62. En effet, déjà de l'endroit trop étroit de la vallée où s'élevaient les bâtiments du cloître, on avait dû, par une inspiration divine, les transporter dans un endroit plus uni et plus spacieux, et là ils s'accrurent dans de grandes proportions; la place manqua néanmoins encore à la foule de leurs habitants. Des maisons de cet ordre, des filles de cette maison, ont peuplé une foule de déserts, en-deçà et au-delà des Alpes et de la mer, et tous les jours, il y a une affluence nouvelle à Clairvaux, et, tous les jours encore, il faut chercher de nouveaux emplacements.
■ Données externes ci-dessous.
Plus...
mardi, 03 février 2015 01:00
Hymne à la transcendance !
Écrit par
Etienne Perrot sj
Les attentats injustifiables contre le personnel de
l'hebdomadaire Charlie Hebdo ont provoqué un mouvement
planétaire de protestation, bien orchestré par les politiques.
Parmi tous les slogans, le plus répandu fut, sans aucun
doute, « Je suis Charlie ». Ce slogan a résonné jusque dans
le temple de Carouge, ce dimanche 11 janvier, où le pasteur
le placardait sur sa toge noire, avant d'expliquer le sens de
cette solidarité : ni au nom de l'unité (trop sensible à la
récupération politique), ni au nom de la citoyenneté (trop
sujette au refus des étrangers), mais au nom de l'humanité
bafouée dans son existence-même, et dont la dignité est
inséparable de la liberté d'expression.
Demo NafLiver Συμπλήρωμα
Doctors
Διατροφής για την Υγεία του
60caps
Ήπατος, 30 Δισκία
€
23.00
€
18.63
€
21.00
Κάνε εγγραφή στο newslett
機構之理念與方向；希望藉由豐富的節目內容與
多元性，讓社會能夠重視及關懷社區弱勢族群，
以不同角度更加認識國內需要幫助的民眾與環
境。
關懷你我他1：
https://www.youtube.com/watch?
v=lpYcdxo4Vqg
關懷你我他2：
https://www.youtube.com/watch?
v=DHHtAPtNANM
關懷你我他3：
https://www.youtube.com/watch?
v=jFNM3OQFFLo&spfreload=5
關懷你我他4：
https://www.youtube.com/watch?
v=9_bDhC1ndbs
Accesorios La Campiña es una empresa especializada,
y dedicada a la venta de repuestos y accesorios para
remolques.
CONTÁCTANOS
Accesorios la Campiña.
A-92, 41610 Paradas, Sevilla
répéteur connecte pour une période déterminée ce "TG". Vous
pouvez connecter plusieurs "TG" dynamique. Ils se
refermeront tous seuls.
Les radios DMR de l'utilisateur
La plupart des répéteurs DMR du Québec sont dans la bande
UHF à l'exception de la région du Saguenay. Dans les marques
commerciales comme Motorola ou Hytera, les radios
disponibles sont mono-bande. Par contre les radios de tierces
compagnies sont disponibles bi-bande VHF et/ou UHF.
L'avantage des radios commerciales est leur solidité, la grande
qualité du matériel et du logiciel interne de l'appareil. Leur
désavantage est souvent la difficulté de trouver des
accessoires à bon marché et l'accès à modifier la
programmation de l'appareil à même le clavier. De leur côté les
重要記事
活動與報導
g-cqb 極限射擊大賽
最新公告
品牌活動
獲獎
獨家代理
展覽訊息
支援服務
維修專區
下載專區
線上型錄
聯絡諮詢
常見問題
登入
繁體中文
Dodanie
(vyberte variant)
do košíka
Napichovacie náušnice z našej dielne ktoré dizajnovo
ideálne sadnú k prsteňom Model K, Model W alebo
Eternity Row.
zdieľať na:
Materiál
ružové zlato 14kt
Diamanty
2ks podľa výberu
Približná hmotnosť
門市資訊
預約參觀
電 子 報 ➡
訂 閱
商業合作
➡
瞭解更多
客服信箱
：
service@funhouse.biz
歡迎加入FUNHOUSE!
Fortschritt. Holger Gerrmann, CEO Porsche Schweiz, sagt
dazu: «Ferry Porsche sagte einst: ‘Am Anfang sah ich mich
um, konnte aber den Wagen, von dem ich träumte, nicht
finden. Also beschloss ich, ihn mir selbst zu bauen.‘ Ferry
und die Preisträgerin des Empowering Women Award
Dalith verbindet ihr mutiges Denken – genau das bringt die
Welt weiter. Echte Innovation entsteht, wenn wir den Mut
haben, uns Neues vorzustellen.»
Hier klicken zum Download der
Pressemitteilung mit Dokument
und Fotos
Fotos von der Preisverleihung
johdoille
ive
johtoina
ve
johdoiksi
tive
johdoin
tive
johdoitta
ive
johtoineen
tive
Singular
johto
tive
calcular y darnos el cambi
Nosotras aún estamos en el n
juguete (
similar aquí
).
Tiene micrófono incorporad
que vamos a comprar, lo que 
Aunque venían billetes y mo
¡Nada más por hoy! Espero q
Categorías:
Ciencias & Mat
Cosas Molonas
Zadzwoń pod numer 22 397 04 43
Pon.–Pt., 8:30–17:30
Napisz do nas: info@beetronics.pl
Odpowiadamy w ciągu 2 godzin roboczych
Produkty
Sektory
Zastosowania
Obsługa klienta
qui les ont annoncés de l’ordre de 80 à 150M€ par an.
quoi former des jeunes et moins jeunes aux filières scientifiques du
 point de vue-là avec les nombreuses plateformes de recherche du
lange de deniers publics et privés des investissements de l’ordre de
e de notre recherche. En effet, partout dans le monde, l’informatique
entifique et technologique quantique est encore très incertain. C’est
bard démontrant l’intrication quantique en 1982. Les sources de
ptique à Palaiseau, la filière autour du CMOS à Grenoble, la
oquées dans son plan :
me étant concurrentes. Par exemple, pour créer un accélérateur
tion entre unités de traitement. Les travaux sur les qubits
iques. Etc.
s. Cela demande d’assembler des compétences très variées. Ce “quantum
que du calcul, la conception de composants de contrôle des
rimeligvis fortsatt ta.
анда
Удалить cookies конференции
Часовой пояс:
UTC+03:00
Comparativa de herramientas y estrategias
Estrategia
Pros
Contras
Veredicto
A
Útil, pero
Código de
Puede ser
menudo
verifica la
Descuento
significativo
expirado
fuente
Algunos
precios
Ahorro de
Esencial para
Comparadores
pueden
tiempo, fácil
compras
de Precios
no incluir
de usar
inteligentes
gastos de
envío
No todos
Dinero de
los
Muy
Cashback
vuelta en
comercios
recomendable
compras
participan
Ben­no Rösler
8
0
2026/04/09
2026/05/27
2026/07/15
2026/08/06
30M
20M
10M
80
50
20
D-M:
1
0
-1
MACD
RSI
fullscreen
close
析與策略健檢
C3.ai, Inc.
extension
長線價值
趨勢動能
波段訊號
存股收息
De tous côtés, on demande des religieux à Clairvaux, qui en envoie partout; car les rois des nations et les princes de l'Église s'estiment heureux, ainsi que les villes et des pays entiers, quand ils ont le bonheur d'obtenir un établissement fondé par la maison et sous la règle de l'homme de Dieu. Que dis-je, c'est au delà même des terres habitées par les hommes et jusque dans les contrées barbares, là où la brutalité de la nature semble avoir dépouillé tout ce qu'il y a d'humain dans l'homme, que cette forme de religion est allée se fixer. Par elle, dans ces contrées, de véritables bêtes sauvages se chan. gent en hommes, et, en s'habituant à vivre avec des hommes, apprennent d'eux à chanter au Seigneur un cantique nouveau. Voilà pourquoi le pêcheur de Dieu, sur l'ordre du Seigneur, ne se lasse point de jeter son filet pour prendre de nouveaux poissons, dont les nouveaux pris remplacent ceux qui s'en vont, en sorte que cette sainte communauté ne diminue jamais. C'est le résultat qui s'est produit jusqu'à ce, jour et qui se pro. duit encore à la suite de ses admirables coups de filets dans les villes de Châlons-sur-Marne, de Reims, de Paris, de Mayence, de Liège et de beaucoup d'autres encore; en Flandre aussi et en Germanie, en Italie, en Aquitaine et dans toutes les autres contrées où il arrive que la nécessité conduise encore de nos jours l'homme de Dieu. La grâce du Saint-Esprit, coopérant avec lui partout où il va, il ne revient jamais de nulle part qu'il n'en ramène son abondante capture.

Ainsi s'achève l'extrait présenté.